When kids are reading in the L2, how easy is easy?
I think it depends. It’s easy to quote the numbers, and just say no more than 10% unknowns or whatever. But that’s one unknown word in every 10, which sounds like it would lead to a lot of frustration — particularly in Chinese, in which beginners don’t have the tools to guess words based on phonetics or radicals.
Just as I want my kids to really, really know the words before I ask them to read (not decode) them in a story on paper, I also want them to be reading, not looking at what looks like Swiss cheese to them. Having a kid say, “The dog wants to blank” is fine now and then, and they can guess pretty efficiently, but if that experience turns into “The blank wants to blank on the blank” I’m not sure how much acquisition is going to go on as a result.

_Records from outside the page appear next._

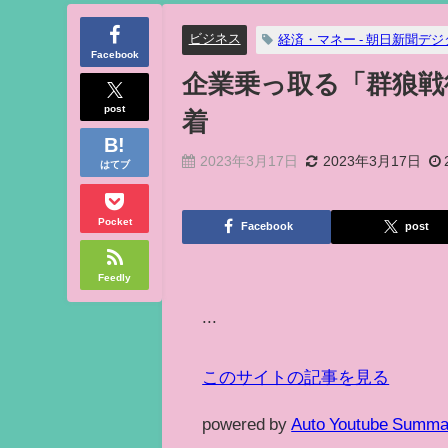
ビジネス
経済・マネー - 朝日新聞デジ
Facebook
企業乗っ取る「群狼戦
post
着
2023年3月17日
2023年3月17日
はてブ
Pocket
Facebook
post
Feedly
...
このサイトの記事を見る
powered by
Auto Youtube Summa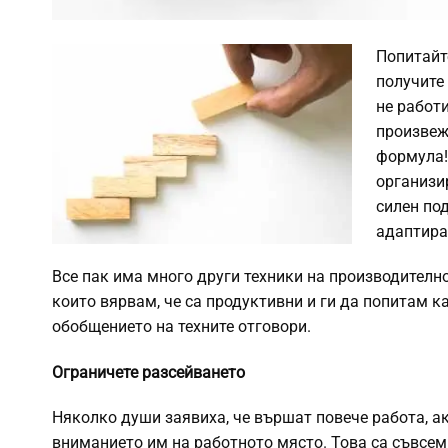
Попитайт
получите 
не работи
произвеж
формула! 
организи
силен по
адаптира
Все пак има много други техники на производително
които вярвам, че са продуктивни и ги да попитам к
обобщението на техните отговори.
Ограничете разсейването
Няколко души заявиха, че вършат повече работа, ак
вниманието им на работното място. Това са съвсем 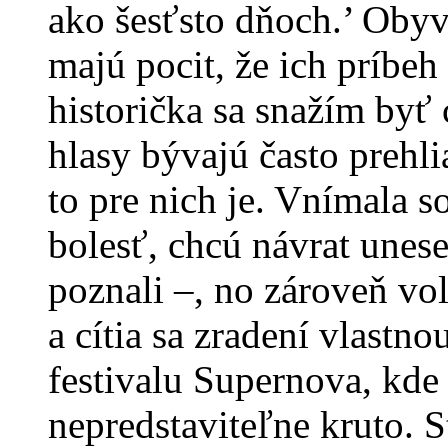
ako šesťsto dňoch.’ Obyva
majú pocit, že ich príbeh
historička sa snažím byť 
hlasy bývajú často prehl
to pre nich je. Vnímala 
bolesť, chcú návrat unes
poznali –, no zároveň v
a cítia sa zradení vlastn
festivalu Supernova, kde 
nepredstaviteľne kruto. 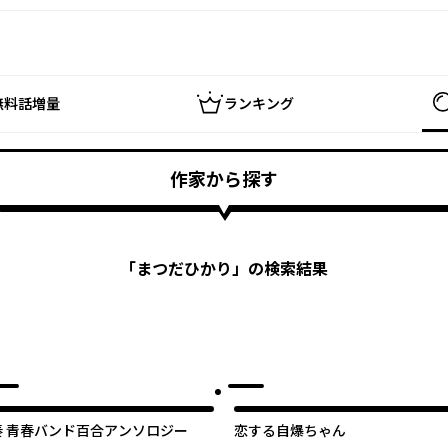
無料話増量
ランキング
作家から探す
「
まつだひかり
」の検索結果
奏 青春バンド百合アンソロジー
恋する自爆ちゃん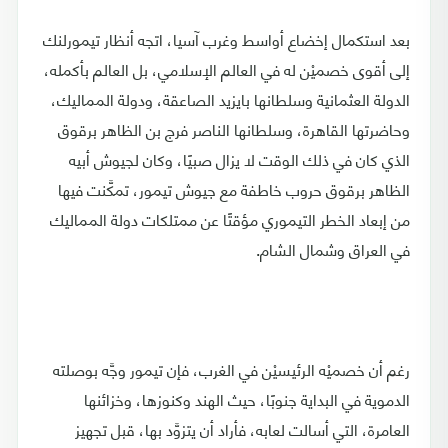
بعد استكمال إخضاع أواسط وغرب آسيا، اتجه أنظار تيمورلنك
إلى أقوى خصميْن له في العالم الإسلامي، بل العالم بأكمله،
الدولة العثمانية وسلطانها بايزيد الصاعقة، ودولة المماليك،
وحاضرتها القاهرة، وسلطانها الناصر فرج بن الظاهر برقوق
الذي كان في ذلك الوقت لا يزال صبيًا، وكان لجيوش أبيه
الظاهر برقوق حروب خاطفة مع جيوش تيمور، تمكَّنت فيها
من إبعاد الخطر التيموري مؤقتًا عن ممتلكات دولة المماليك
في العراق وشمال الشام.
رغم أن خصميْه الرئيسيْن في الغرب، فإن تيمور وجَّه بوصلته
الدموية في البداية جنوبًا، حيث الهند وكنوزها، وخزائنها
العامرة، التي أسالت لعابه، فأراد أن يتزوَّد بها، قبل تجهيز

Plus — in the first year, I want to build confidence in the kids. I want them to be able to look at a Chinese sentence, and read it off the first time. So to ensure that, I want to be available for texts that are going to require a lot of guesswork from them, so that I can prompt for strategies and praise them for all their guesses, right and wrong.
I had the chance to sit in with a colleague who was tutoring a middle-school girl in French after school recently. The student was making the transition from Spanish to French, and they were reading the first chapter of “Pauvre Anne” together. My French comprehension is good enough that I can understand everything in that chapter by ear (also, having adapted the book for Chinese students means I have a pretty good grasp of the content of that chapter in particular!) but what I noticed was my own total lack of boredom and the fact that I was still picking up little French details I didn’t know before, EVEN THOUGH there was no question about my understanding the text or not.
I would say that when there is interest — the first requirement — on the part of students to read a text OR to succeed using the language to read, the text can hardly be too easy. There is always going to be something they can get out of it. Naturally we probably do not want advanced level students reading “Anna”, but IMHO there is nothing wrong with intermediate level students reading it — even though it is supposedly “far too easy” for them. The amount of repetition that we all need to make these fine nuances of structure become automatic is staggering, and I think that we all underestimate them. (After all, WE didn’t learn through TPRS and we did okay…)
But I am getting seriously tired of hearing things that boil down to not allowing students to be what they are now. Every level these days seems more concerned with “preparing them” for the next level (which then feeds into the next level, and so on) than it does with having the kids experience what should be going on at that level in the first place.